**INFORMATION**
════════════════

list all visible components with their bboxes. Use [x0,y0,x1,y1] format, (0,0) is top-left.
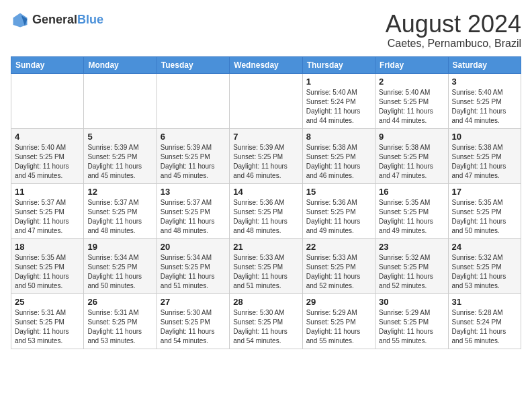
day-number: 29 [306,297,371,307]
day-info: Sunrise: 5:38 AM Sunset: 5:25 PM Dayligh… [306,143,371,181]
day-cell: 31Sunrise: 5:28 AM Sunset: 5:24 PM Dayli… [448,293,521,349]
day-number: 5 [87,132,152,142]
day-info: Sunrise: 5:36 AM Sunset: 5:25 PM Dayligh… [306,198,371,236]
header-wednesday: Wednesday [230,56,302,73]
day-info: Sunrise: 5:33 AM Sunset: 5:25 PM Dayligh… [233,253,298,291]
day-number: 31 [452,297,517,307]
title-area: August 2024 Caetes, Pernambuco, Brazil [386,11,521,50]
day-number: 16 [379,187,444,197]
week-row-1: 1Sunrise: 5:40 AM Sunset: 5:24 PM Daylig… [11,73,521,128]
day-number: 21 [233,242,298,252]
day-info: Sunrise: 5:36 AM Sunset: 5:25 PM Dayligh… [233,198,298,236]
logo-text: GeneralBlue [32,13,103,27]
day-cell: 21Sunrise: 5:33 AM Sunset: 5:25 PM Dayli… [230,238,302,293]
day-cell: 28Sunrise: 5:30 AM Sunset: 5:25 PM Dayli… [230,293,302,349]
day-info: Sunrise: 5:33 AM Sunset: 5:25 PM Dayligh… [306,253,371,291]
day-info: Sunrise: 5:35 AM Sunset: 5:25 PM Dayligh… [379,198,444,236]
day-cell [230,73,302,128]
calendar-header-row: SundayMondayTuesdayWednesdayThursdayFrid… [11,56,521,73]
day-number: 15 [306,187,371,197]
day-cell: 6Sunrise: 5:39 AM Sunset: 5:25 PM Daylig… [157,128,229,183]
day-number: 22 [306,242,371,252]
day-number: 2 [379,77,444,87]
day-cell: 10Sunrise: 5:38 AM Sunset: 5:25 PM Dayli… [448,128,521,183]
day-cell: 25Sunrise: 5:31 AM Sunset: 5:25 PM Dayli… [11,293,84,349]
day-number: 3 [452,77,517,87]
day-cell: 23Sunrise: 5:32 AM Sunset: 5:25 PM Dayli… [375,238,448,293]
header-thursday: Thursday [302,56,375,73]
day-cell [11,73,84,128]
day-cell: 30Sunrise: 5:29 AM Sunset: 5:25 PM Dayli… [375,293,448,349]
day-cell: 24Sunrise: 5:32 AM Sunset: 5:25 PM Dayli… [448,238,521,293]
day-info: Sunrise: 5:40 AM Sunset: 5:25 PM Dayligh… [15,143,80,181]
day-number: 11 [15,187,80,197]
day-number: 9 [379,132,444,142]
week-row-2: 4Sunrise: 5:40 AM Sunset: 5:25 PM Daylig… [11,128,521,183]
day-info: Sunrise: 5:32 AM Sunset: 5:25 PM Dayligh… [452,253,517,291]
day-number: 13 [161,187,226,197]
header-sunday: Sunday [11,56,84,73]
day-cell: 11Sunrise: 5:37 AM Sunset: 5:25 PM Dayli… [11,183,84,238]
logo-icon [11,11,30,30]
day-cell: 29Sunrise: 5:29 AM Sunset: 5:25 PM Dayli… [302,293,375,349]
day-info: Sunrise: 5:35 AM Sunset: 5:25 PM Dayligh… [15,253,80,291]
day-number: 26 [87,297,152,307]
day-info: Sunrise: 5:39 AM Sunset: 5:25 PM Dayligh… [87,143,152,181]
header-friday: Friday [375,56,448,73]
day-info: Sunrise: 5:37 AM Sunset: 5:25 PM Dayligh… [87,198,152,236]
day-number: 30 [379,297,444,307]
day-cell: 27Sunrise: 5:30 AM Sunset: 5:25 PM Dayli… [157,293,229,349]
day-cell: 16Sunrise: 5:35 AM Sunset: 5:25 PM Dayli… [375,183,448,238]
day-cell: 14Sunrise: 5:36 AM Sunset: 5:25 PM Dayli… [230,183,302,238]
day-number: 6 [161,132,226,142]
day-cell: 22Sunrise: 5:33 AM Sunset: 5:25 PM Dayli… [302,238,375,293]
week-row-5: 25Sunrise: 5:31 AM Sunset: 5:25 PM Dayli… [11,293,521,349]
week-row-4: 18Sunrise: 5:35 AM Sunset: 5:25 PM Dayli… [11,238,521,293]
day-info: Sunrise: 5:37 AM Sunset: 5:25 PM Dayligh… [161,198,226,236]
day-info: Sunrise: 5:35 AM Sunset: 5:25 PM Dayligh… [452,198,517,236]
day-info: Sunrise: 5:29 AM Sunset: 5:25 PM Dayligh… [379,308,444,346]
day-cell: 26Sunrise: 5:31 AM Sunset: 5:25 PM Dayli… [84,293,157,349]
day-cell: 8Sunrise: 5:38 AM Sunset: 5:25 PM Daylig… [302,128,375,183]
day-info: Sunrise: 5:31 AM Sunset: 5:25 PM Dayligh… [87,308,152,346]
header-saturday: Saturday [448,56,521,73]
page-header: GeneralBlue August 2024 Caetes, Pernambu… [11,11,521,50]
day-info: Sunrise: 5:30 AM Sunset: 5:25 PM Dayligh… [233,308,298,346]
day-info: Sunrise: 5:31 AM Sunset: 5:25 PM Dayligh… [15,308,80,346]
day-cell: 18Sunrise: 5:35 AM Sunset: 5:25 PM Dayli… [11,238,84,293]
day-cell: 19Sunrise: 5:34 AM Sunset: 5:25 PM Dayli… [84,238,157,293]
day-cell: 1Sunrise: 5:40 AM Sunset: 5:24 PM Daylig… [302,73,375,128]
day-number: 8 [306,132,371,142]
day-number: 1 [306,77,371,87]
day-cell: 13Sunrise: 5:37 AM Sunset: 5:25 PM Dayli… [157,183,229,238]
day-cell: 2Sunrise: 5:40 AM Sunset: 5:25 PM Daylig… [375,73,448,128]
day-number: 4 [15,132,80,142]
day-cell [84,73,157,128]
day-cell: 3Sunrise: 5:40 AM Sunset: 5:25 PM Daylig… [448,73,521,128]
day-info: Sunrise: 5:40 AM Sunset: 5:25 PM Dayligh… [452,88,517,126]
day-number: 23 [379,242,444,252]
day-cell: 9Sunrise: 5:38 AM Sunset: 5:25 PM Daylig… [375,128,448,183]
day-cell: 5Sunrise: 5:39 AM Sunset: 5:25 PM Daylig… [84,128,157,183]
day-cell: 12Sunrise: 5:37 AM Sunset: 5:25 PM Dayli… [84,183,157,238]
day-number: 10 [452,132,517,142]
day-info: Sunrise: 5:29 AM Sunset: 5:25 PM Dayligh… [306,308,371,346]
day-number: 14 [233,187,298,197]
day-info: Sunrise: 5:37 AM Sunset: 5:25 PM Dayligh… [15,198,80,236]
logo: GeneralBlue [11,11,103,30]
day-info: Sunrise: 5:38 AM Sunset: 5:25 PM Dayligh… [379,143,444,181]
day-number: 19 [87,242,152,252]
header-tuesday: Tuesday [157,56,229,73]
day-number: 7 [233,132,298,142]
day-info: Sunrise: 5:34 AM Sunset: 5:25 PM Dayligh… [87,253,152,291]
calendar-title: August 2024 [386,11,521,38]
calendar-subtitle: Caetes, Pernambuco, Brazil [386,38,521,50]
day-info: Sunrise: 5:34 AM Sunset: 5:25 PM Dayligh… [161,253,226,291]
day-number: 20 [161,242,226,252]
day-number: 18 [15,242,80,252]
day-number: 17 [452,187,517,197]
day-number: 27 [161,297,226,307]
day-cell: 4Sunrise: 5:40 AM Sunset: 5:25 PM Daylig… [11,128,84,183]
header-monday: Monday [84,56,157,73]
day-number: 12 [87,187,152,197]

════════════════

**EXERCISE**
How many lines in the records above contain the word "calendar"? Reply with the number alone.

**RESULT BELOW**
3